Determine the count of lines in the data below that include the word "diam", and give nothing besides it.

(Stored data entries)
********************
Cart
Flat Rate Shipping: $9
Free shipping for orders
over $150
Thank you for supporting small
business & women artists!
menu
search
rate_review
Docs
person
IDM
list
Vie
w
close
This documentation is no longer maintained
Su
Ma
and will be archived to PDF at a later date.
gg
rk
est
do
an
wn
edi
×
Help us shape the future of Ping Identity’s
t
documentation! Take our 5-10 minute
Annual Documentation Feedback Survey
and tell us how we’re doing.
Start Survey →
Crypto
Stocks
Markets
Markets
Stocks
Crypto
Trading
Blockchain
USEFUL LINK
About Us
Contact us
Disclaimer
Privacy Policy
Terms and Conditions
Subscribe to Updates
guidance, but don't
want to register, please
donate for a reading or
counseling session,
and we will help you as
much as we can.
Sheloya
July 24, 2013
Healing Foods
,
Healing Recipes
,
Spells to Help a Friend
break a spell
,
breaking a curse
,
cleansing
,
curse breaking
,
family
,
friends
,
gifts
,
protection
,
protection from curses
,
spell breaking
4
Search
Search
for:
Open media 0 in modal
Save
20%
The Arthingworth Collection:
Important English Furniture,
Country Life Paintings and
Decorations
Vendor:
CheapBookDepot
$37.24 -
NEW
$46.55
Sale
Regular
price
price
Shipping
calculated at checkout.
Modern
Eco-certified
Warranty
********************
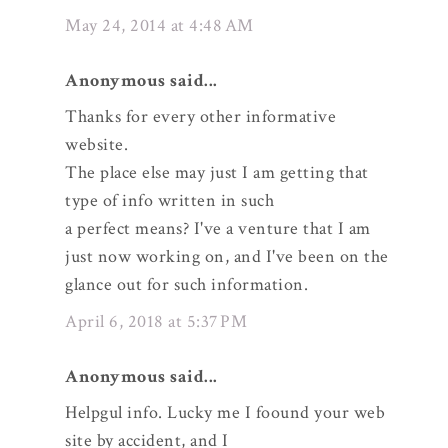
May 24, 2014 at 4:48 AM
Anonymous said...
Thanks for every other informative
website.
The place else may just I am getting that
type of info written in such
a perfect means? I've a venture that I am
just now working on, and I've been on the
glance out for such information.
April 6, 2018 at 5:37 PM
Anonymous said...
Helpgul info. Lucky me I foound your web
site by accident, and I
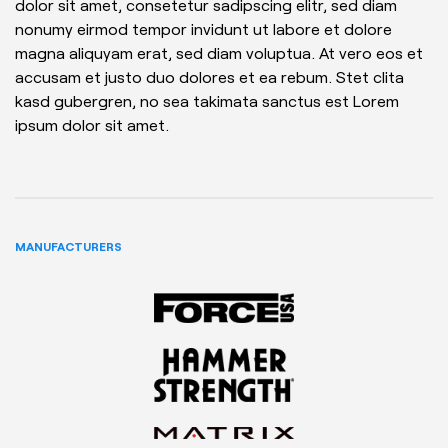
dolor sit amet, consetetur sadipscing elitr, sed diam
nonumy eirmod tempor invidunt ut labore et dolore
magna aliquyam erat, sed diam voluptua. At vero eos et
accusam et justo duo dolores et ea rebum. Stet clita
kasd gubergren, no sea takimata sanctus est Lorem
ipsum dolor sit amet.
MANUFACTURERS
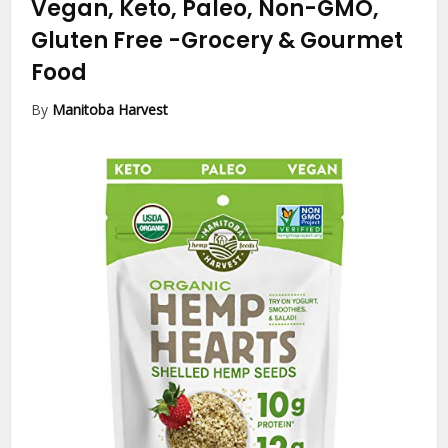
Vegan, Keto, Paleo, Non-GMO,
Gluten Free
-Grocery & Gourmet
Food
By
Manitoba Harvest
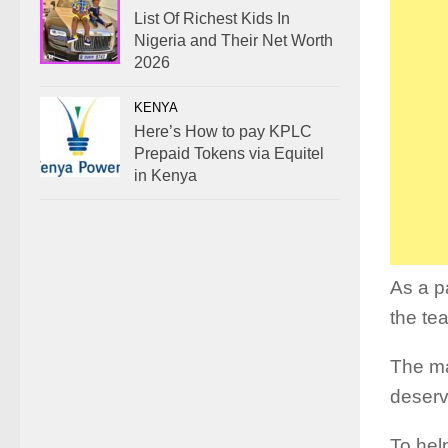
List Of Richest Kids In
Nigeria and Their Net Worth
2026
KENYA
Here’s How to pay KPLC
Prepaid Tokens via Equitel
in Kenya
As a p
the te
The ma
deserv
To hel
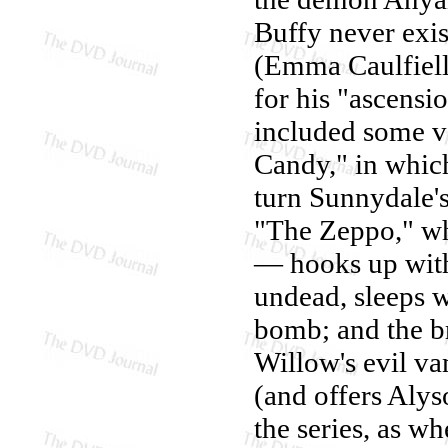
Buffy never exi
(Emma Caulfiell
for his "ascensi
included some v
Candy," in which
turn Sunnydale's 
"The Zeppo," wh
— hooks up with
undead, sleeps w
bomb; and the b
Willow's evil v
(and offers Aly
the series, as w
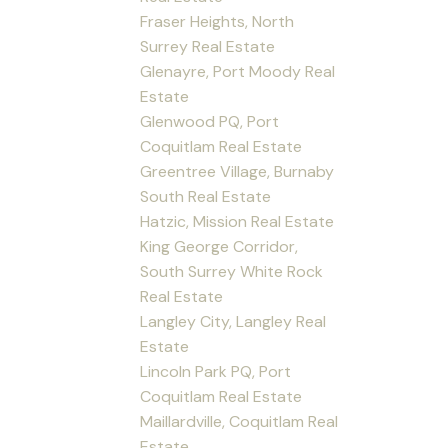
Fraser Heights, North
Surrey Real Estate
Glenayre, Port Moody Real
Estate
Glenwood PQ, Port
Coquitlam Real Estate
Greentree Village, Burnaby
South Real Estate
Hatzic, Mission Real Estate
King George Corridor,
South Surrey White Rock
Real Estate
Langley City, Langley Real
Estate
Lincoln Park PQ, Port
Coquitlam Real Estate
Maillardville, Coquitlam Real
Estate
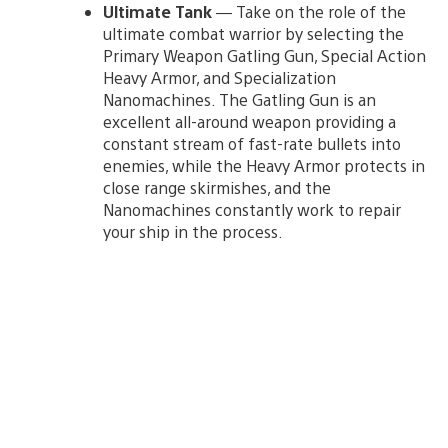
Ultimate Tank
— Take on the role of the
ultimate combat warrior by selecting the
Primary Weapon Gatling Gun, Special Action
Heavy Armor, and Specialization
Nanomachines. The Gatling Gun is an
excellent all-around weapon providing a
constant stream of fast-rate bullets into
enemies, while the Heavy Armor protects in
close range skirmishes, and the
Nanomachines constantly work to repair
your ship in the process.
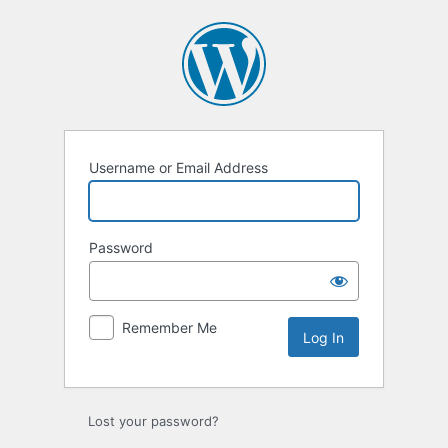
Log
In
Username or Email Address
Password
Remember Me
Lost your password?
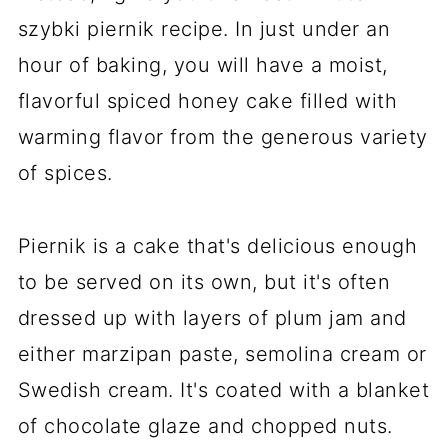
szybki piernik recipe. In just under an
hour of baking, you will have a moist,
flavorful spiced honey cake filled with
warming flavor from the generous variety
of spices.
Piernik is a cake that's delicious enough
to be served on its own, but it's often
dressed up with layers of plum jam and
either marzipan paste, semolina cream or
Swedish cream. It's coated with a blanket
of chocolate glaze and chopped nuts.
********************
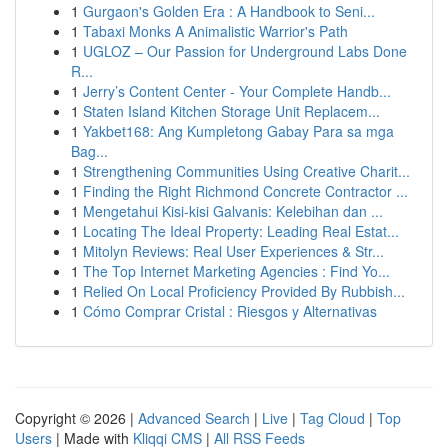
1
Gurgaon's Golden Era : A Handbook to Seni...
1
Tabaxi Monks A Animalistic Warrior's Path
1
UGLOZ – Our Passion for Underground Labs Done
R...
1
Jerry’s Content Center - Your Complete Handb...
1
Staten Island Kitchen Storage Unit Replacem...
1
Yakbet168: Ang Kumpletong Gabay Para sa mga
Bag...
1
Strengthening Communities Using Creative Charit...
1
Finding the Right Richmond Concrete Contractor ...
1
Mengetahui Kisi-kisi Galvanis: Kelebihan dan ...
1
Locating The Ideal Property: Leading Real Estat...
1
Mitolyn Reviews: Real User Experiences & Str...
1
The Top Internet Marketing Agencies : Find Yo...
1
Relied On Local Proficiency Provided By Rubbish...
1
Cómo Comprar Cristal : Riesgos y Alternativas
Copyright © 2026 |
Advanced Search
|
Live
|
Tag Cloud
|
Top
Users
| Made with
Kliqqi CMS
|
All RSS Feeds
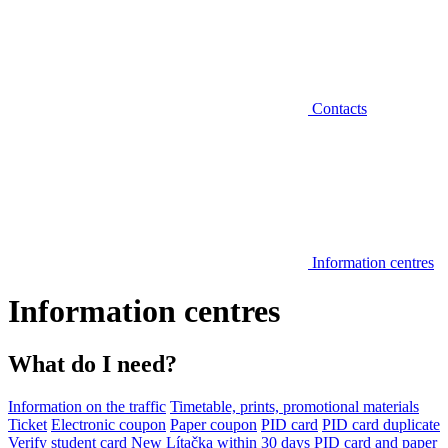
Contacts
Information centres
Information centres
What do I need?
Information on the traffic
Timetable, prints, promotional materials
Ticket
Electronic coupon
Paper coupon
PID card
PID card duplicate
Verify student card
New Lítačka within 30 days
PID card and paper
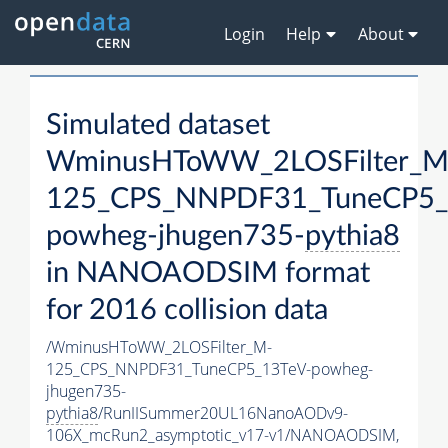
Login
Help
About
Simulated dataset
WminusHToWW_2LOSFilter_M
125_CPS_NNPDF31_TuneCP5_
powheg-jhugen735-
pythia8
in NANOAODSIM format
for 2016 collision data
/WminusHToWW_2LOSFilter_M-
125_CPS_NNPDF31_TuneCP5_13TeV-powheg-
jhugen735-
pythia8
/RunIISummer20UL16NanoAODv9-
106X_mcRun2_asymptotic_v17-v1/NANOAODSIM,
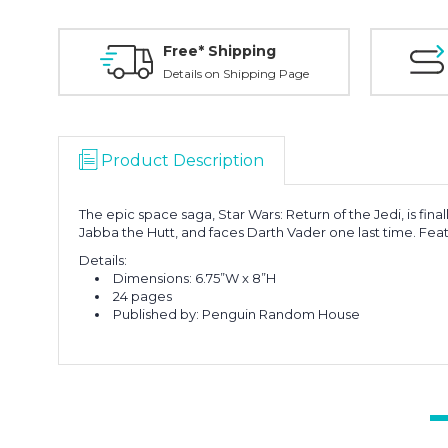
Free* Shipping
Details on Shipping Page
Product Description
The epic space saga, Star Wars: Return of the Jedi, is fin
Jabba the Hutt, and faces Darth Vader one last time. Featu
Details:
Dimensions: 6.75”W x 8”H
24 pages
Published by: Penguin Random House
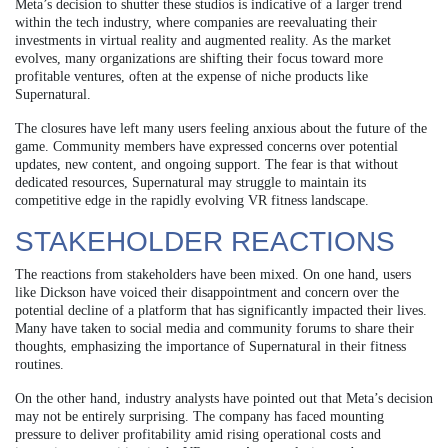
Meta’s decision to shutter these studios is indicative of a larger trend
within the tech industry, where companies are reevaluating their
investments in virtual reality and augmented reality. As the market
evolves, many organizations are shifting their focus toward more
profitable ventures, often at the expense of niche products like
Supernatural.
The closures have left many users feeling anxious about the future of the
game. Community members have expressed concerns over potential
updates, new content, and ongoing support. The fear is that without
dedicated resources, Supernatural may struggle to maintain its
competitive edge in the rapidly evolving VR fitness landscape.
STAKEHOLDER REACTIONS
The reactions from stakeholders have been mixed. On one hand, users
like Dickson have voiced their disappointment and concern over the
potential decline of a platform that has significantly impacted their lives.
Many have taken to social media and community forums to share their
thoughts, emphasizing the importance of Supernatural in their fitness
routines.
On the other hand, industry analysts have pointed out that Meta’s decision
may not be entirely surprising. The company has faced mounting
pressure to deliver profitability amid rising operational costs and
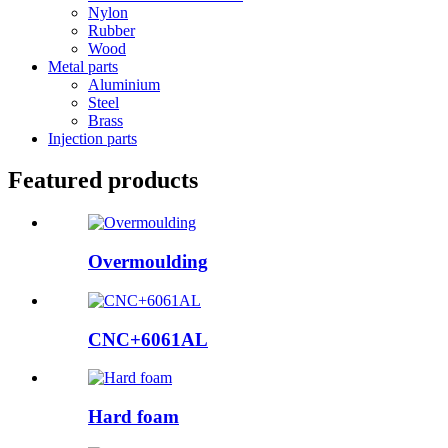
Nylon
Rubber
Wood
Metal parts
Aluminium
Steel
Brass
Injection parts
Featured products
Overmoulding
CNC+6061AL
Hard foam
********************
→ **SOLUTION TO THIS PROBLEM**
2